また、そこに一覧として記載されているのは、和歌山県内の「関係地区」のみであり、限定された地域に関するものである。そして調査の目的は、序に明記されているように「正確なる調査により実相を把握し、`同和`の世界を一日も速やかに実現するための基礎資料としたい」という点にあり、調査した上での考察も示されている。
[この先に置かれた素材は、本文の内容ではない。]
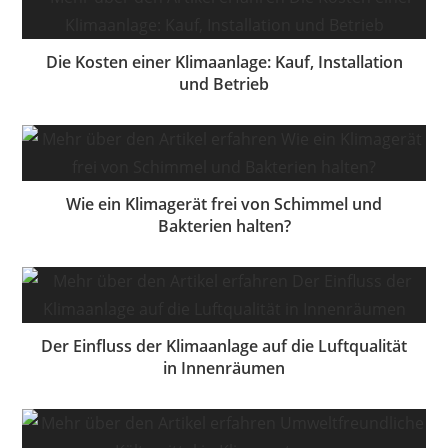
Die Kosten einer Klimaanlage: Kauf, Installation
und Betrieb
Wie ein Klimagerät frei von Schimmel und
Bakterien halten?
Der Einfluss der Klimaanlage auf die Luftqualität
in Innenräumen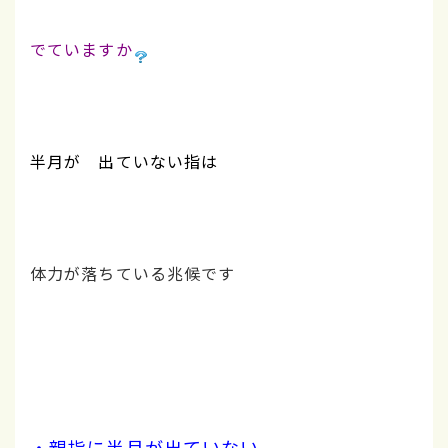
でていますか
半月が 出ていない指は
体力が落ちている兆候です
・親指に半月が出ていない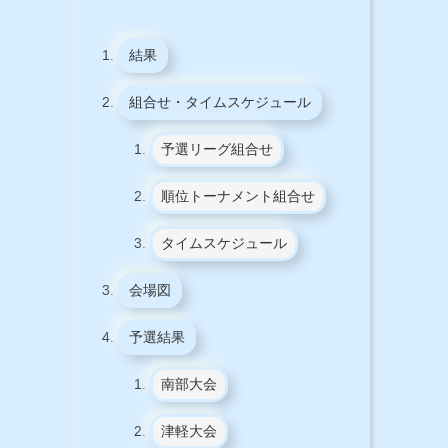
結果
組合せ・タイムスケジュール
予選リーグ組合せ
順位トーナメント組合せ
タイムスケジュール
会場図
予選結果
南部大会
津軽大会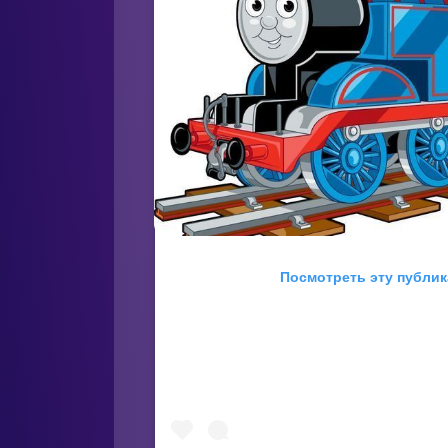
Посмотреть эту публик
同和地区Wikiは「同和地区の暴露を差別扱いしながら自らは同和地区を暴露している」部落解放同盟や行政の確信的な差別を批判する為に運営されている。厚顔無恥にもその同和地区Wikiを「差別サイト」として部落解放同盟は提訴している。その裁判において部落解放同盟は、部落の地名が掲載された『調査その一』について

  • 行政に関する資料[2]
  • 非売品
  • 出版物の体はとってはいても流布することは想定されていない
  • 図書館に所蔵されているとしても、一般人には当該資料を知り、アクセスすることは極めて困難[3]
  • 和歌山県内の「関係地区」(同和地区)のみであり、限定された地域に関するもの
  • 「正確なる調査により実相を把握し、`同和`の世界を一日も速やかに実現するための基礎資料としたい」という調査の目的

の「いずれか」[4]の要件を満たしている為「部落地名総鑑」でないと自己弁護している。このように本書の内容の公表は差別では無いと部落解放同盟の御墨付きが得られており、それに従い同和地区Wikiは本書の内容を公表している。

見られる場所

内容

p2-9 和歌山県内の同和地区の立地、世帯数、人口

・和歌山市
芦原 鳴神 杭の瀬 秋月石原 平井 善明寺 木の本 加納
・新宮市
春日(永山) 野田 藺の沢
・田辺市
末広町 天神原 芳養崖
・海草郡
加太町 西脇村磯脇 貴志村栄谷 西山東村口須佐 山口村山口西 紀伊村上野 紀伊村弘西 西和佐村岩橋 川永村川辺 安原村本渡 西原村桑山 塩津村東山 亀川村且来 大崎村方 椒村砂浜 椒村北原 中野上村沖野々 中野上村野上中 北野上村七山
・那賀郡
田中村西井阪地区 池田村古和田 池田村東国分 調月村添田 安楽川村最上 小倉村南田中 小倉村大垣内 根来村根来 山崎村曽屋 岩出町溝川 上岩出村水栖 狩宿村 王子村西の芝 名手町
・伊都郡
妙寺町中飯降 妙寺町東市原 見好村平沼田 笠田町佐野 笠田町東 大谷村西大谷 橋本町原田 岸上村 応其村名古曽宮下 応其村伏原(端場) 高野口町 山田村神野々
・有田郡
湯浅町北栄 箕島町北湊 田殿町長田 広町広東 田栖川村横田 宮原町須谷元河原 藤波村小島・熊井・天満 御霊村庄 御霊村庶民住宅 御霊村椎の木
・日高郡
御坊町薗 御坊町島 湯川村財部 湯川村西富安 湯川村西小松原 切目村上道 内原村萩原 内原村高家 由良町里・門前 志賀村谷口 野口村北野口 藤田村下吉田 稲原村切山 川上村熊野川 南部町柴崎 上山路村栃谷
・西牟婁郡
二川村皆野川 朝来村大谷 東富田村平間 日置町安宅・浜田 周参見町石橋 周参見町神田 三舞村丹橋 川添村上谷 和深村前地 南白浜開拓団
・東牟婁郡
西向町住吉 那智町天満須崎 本宮村苔

出典

  1. メディア:全国部落調査事件 第2回口頭弁論 原告(部落解放同盟)側書面.pdf
  2. 部落解放同盟は「行政に関する資料」は情報公開できない、又は情報公開してはならないという、情報公開法から逸脱した思想を持っていることが窺える。
  3. 当該図書館資料にアクセスできる「一般人」でない者とは誰かが問われる。「部落民」であれば当該資料にアクセスできるだけの特殊能力を持つ、という意味で述べているのであれば部落民に対する差別発言である。
  4. 部落の地名の公表は各要件の「いずれか」を満たせば良いのか、「いずれも」満たさなければならないのかを部落解放同盟は明示していない。しかし同様に部落地名を公表した『50年のあゆみ』は2003年に発行されており、2017年現在では14年しか経過しておらず「発行から120年以上が経過」(『山陰之教育第20号』)という要件を満たしていない。このような資料でも部落の地名の公表は正当だと部落差別同盟は主張しているので、各要件は「いずれか」を満たせば良いことが窺える。